I’ve been using Photoshop for almost 20 years already. If there’s one tool that impressed me the most back then, it was the magic wand. My first graphic effects that was published in the cover of our school magazine was a change of hair color using Hue Saturation adjustment. Of course it wouldn’t have been possible without the magic wand selection of the hair.
Those days of bevel and shadow effects have been long gone in the trends and now working with Photoshop professionally, there’s one tool I cannot live without, it’s the curves adjustment. My typical retouching would eat up 70% of my adjustment layers. I use it for skin tone correction, contouring, contrast and a lot more.
Here’s how I use it for tone correction. I normally follow a CMY ratio as guide. Note that this is just a starting point in balancing the different color channels. After application of the ratio, you can adjust according to your taste. According to the ratio, Cyan should be one-half of Magenta and Yellow should be just above Magenta.

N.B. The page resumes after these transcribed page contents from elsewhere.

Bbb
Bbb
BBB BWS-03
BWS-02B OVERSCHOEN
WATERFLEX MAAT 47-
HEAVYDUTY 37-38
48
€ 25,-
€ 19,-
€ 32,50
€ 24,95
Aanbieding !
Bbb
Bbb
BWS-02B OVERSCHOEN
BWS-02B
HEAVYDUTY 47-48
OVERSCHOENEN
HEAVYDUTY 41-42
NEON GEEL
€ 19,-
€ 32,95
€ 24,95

Example: C 16, M 37, Y 34 should come out after adjustment as C 16, M 32, Y 34. Figures can work within the range.
Here’s the steps:
1. Select a part of the skin that is evenly lighted and is not so much affected by makeup color. In that spot, click on it using a color sampler tool.
2. The data will show in the info window which will appear upon clicking. Change the values of the RGB data to CMYK by clicking pin number in the info window.
3. Add an adjustment curve layer and adjust the Red, Green and Blue channels independently to achieve the ratio between channels.
4. Adjust the channels further based on your taste.
When applying this technique, you’ll be able to maintain a good skin tone throughout a series of images. Note that every ethnicity such as chinese or malay skin may have different ratio to make it work. You can create your own ratio based on how you foresee it and make it your standard toning.
You can check in the internet as to different suggested ratio for different skin tone. Some of them works and some doesn’t. The idea is to become consistent and create a tone that would relate to the next image along the gallery. In the end it all boils down to taste.
Those planning to join the Sinulog Photo Contest, now is the best time to register. Fee is up at P1,500 this year. Make sure to read all the rules of the contest to avoid disqualification. Good luck to us all and enjoy the festivities. Keep on shooting everyone!